From 1bc50875754d69aac0de519a07749b6ccc54eec3 Mon Sep 17 00:00:00 2001
From: Jonas Depoix <jdepoix@seibert-media.net>
Date: Mon, 30 Dec 2019 15:20:47 +0100
Subject: [PATCH] added public list_transcripts method

---
 youtube_transcript_api/_api.py         | 69 ++++++++++++++++++++++----
 youtube_transcript_api/_transcripts.py | 16 +++---
 2 files changed, 68 insertions(+), 17 deletions(-)

diff --git a/youtube_transcript_api/_api.py b/youtube_transcript_api/_api.py
index 3476b9b..c1519ae 100644
--- a/youtube_transcript_api/_api.py
+++ b/youtube_transcript_api/_api.py
@@ -4,17 +4,68 @@ from ._transcripts import TranscriptListFetcher
 
 
 class YouTubeTranscriptApi():
+    @classmethod
+    def list_transcripts(cls, video_id, proxies=None):
+        """
+        Retrieves the list of transcripts which are available for a given video. It returns a `TranscriptList` object
+        which is iterable and provides methods to filter the list of transcripts for specific languages. While iterating
+        over the `TranscriptList` the individual transcripts are represented by `Transcript` objects, which provide
+        metadata and can either be fetched by calling `transcript.fetch()` or translated by calling
+        `transcript.translate('en')`. Example::
+
+            # retrieve the available transcripts
+            transcript_list = YouTubeTranscriptApi.get('video_id')
+
+            # iterate over all available transcripts
+            for transcript in transcript_list:
+                # the Transcript object provides metadata properties
+                print(
+                    transcript.video_id,
+                    transcript.language,
+                    transcript.language_code,
+                    # whether it has been manually created or generated by YouTube
+                    transcript.is_generated,
+                    # a list of languages the transcript can be translated to
+                    transcript.translation_languages,
+                )
+
+                # fetch the actual transcript data
+                print(transcript.fetch())
+
+                # translating the transcript will return another transcript object
+                print(transcript.translate('en').fetch())
+
+            # you can also directly filter for the language you are looking for, using the transcript list
+            transcript = transcript_list.find_transcript(['de', 'en'])
+
+            # or just filter for manually created transcripts
+            transcript = transcript_list.find_manually_created_transcript(['de', 'en'])
+
+            # or automatically generated ones
+            transcript = transcript_list.find_generated_transcript(['de', 'en'])
+
+        :param video_id: the youtube video id
+        :type video_id: str
+        :param proxies: a dictionary mapping of http and https proxies to be used for the network requests
+        :type proxies: {'http': str, 'https': str} - http://docs.python-requests.org/en/master/user/advanced/#proxies
+        :return: the list of available transcripts
+        :rtype TranscriptList:
+        """
+        with requests.Session() as http_client:
+            http_client.proxies = proxies if proxies else {}
+            return TranscriptListFetcher(http_client).fetch(video_id)
+
     @classmethod
     def get_transcripts(cls, video_ids, languages=('en',), continue_after_error=False, proxies=None):
         """
         Retrieves the transcripts for a list of videos.
 
         :param video_ids: a list of youtube video ids
-        :type video_ids: [str]
+        :type video_ids: list[str]
         :param languages: A list of language codes in a descending priority. For example, if this is set to ['de', 'en']

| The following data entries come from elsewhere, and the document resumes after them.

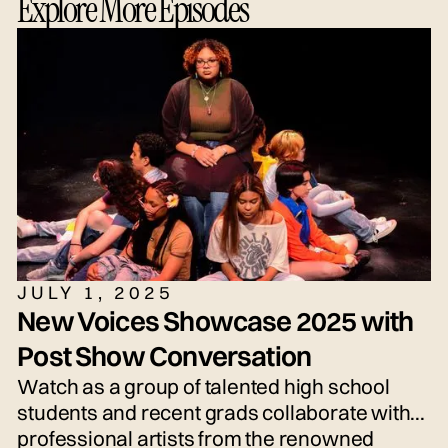
Explore More Episodes
grown-ups alike.
JULY 1, 2025
New Voices Showcase 2025 with
Post Show Conversation
Watch as a group of talented high school
students and recent grads collaborate with
professional artists from the renowned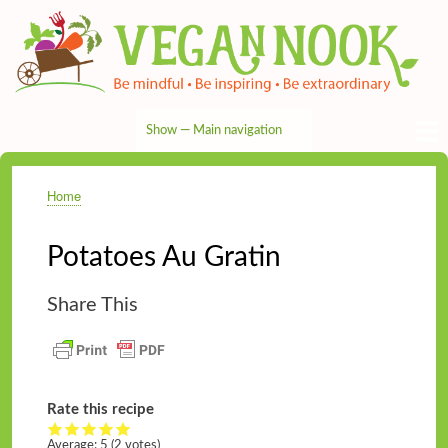
Skip
to
main
content
Show — Main navigation
Main
navigation
HOME
RECIPES
TIPS & MORE
VEG NEWS
THE PANTRY
NUTRITION
ABOUT
CONTACT
Home
Breadcrumb
Potatoes Au Gratin
Share This
Rate this recipe
Average:
5
(2 votes)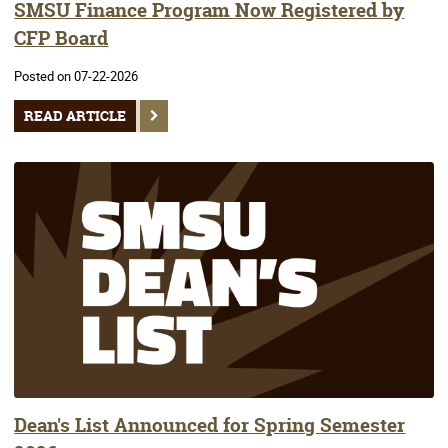
SMSU Finance Program Now Registered by
CFP Board
Posted on 07-22-2026
READ ARTICLE
Dean's List Announced for Spring Semester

         it will first try to fetch the german transcript (de) and then fetch the english transcript (en) if it fails to
         do so.
-        :type languages: [str]
+        :type languages: list[str]
         :param continue_after_error: if this is set the execution won't be stopped, if an error occurs while retrieving
         one of the video transcripts
         :type continue_after_error: bool
@@ -22,7 +73,7 @@ class YouTubeTranscriptApi():
         :type proxies: {'http': str, 'https': str} - http://docs.python-requests.org/en/master/user/advanced/#proxies
         :return: a tuple containing a dictionary mapping video ids onto their corresponding transcripts, and a list of
         video ids, which could not be retrieved
-        :rtype: ({str: [{'text': str, 'start': float, 'end': float}]}, [str]})
+        :rtype ({str: [{'text': str, 'start': float, 'end': float}]}, [str]}):
         """
         data = {}
         unretrievable_videos = []
@@ -41,19 +92,19 @@ class YouTubeTranscriptApi():
     @classmethod
     def get_transcript(cls, video_id, languages=('en',), proxies=None):
         """
-        Retrieves the transcript for a single video.
+        Retrieves the transcript for a single video. This is just a shortcut for calling::
+
+            YouTubeTranscriptApi.list_transcripts(video_id, proxies).find_transcript(languages).fetch()
 
         :param video_id: the youtube video id
         :type video_id: str
         :param languages: A list of language codes in a descending priority. For example, if this is set to ['de', 'en']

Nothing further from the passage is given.